Task instructions ▸ Could you find every line in the records below that contains the word "popular" and copy it?

Stored entries:
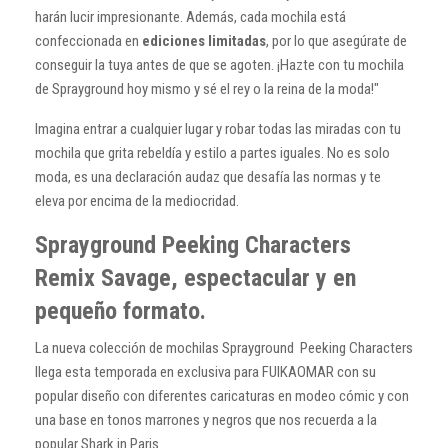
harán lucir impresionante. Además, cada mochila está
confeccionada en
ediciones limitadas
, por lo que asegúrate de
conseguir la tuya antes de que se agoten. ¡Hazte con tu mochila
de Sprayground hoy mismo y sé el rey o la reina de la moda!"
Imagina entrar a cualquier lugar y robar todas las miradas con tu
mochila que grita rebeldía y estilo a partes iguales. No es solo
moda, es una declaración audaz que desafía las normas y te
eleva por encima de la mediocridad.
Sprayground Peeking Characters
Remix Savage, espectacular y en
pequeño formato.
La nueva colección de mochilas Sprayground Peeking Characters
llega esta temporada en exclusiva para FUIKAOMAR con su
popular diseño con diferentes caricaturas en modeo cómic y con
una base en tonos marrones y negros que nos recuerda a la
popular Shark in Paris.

---

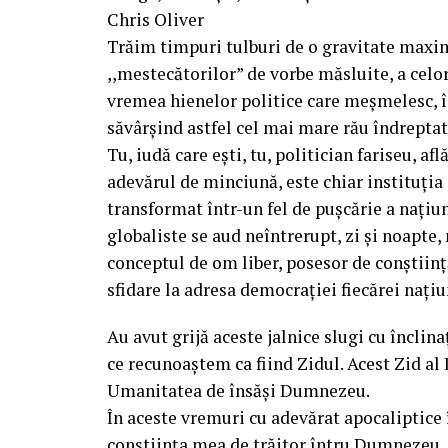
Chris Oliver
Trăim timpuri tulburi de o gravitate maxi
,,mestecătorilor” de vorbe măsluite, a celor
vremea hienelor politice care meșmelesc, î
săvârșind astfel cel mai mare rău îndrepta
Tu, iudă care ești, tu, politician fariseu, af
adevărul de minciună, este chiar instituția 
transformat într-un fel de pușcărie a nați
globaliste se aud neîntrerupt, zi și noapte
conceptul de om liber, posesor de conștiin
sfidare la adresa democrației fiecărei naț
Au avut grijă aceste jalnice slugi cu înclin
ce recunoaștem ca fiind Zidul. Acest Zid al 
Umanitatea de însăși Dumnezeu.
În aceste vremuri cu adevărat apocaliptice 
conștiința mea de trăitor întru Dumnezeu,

Answer space ▸
popular diseño con diferentes caricaturas en modeo cómic y con
popular Shark in Paris.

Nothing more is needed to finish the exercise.